ESTE TEXTO ES DE NORA FISCH

Hola. Frente a la saña crítica masiva que se desató en las redes hacia arteBA (más allá del tema puntual que lo gatilló), a título puramente personal quisiera recordarles que estos años la feria fue el motor esencial del mercado del arte local y como tal funcionó muy bien para muches: permitió que un influjo de fondos importante llegue a los bolsillos de artistas (de TODES? No, posiblemente no va a ser nunca el caso ni lo es en niguna parte del mundo), lo que les habilita seguir produciendo su obra (y viviendo!).
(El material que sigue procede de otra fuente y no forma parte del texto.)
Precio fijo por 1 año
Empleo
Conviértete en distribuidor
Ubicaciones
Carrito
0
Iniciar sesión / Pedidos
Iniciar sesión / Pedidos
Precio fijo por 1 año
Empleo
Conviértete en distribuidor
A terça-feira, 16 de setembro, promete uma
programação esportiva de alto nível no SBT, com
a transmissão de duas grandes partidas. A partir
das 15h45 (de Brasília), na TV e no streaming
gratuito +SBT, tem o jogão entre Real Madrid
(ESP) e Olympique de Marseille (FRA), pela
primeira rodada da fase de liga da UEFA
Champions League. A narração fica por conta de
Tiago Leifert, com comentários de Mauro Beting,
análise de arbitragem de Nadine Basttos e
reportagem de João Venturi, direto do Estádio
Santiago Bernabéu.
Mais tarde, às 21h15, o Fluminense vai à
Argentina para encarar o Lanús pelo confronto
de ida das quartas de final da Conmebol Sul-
Que ese influjo permitió a muchas galerías solventar los costos fijos de ofrecer muestras bien curadas y con material informativo de calidad al público general y de manera gratuita (cumpliendo su rol de producción de cultura, además del de comercialización: cultura gratuita y pública que se genera a partir de esfuerzos e inversiones privadas). Dinero que le permitió a las galerías trabajar en difundir y ampliar posibilidades para les artistas que representa.
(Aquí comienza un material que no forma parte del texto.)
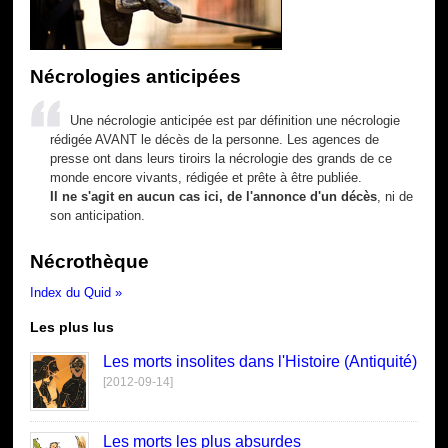
Nécrologies anticipées
Une nécrologie anticipée est par définition une nécrologie
rédigée AVANT le décès de la personne. Les agences de
presse ont dans leurs tiroirs la nécrologie des grands de ce
monde encore vivants, rédigée et prête à être publiée.
Il ne s'agit en aucun cas ici, de l'annonce d'un décès
, ni de
son anticipation.
Nécrothèque
Index du Quid »
Les plus lus
Les morts insolites dans l'Histoire (Antiquité)
[2012-09-14]
Les morts les plus absurdes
Los programas de adquisición organizados por arteBA hicieron posible que artistas argentinas entren a colecciones de museos internacionales de primer nivel (no saben el gusto que me dió ver la obra de Fer colgada en el Tamayo, por ejemplo). Situación que posiblemente no hubiera sucedido de no haber sido organizados estos programas y haber contado con el filantrópico apoyo de quienes ponen dinero para que cualquier artista de este país entre a una colección de un museo internacional groso, sin saber previamente quien va a ser, que sea elegido libremente por la curadora de una institución. O sea ningún interés personal ni usufructo, ni pavoneo público ni en ningún chat, todo anónimo. Queremos más de esto.
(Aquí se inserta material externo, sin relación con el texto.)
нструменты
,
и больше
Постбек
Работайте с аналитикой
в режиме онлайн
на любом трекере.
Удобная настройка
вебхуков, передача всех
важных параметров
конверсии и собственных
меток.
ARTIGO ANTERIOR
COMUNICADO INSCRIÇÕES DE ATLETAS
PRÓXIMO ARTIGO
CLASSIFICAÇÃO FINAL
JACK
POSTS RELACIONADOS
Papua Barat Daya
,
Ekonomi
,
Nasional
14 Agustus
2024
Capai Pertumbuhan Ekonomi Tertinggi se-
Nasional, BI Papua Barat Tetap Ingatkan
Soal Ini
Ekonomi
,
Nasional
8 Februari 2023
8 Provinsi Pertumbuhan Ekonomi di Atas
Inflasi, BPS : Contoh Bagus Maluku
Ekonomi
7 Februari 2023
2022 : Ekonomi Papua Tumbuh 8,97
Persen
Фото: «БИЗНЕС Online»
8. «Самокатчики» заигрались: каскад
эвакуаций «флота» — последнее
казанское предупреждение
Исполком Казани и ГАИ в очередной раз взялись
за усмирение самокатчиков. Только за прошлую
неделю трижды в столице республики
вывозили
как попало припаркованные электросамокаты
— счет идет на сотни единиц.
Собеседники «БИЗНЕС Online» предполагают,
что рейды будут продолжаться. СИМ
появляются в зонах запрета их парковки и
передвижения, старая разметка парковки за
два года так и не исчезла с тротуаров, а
En años recientes la feria escuchó el pedido de les galeristas y se fue poniendo más linda: paredes más altas, pasillos más anchos, juntas de los Durlock ya encintadas y pintadas (un pavada, pero a mí esa junta expuesta atrás de una pintura me hace sufrir), para que el arte argentino que se manifiesta en formato de pared o escultura pueda verse mejor. Y cada vez más dió contexto a otras expresiones como las perfos, el video. Frente a pedidos de les galeristas organizados en Meridiano fue redefiniendo sistemas de costos para que haya sectores dedicados a producciones más emergentes o intermedias.

arteBA comenzó una publicación que a mí personalmente me parece un enorme acierto, un registro de lo que pasa en nuestra escena, si no existiera, toda esta hiperactividad en la que estamos involucrades no quedaría compendiada en ninguna parte. En 30 años, si el planeta Tierra sigue existiendo y les humanes también, les historiadores del arte que ahora están trabajando en moldear sus chupetes van a estar muy agradecides (Nuevamente, puede registrar TOOOODOOO lo que pasa? No, ni sucede con ninguna publicación).

Que una institución se redefina y adapte a medida que pasa el tiempo? Por supuesto! Que deba intercambiar con la comunidad a la que sirve y escucharla y adaptarse? Claro que sí! (Y la rápida reacción estos días demostró que arteBA no es sorda. Las personas se equivocan, las instituciones se equivocan, lo importante es qué se hace con eso). Pero salir a denigrar y atacar masivamente sin reconocer importantes logros, avances y aciertos—por el placer medio morbo que otorga este deporte de redes con muchos fans en Argentina— yo no lo banco. Mirarse al espejo antes y hacerse preguntas. En fin, estoy en este momento rodeada de cajas de cartón y lío, en medio de una mudanza y no tengo tiempo de seguir con el tema. Pero quería dejarles con un consejo de vieja vizcacha: NO ESCUPIR AL TECHO.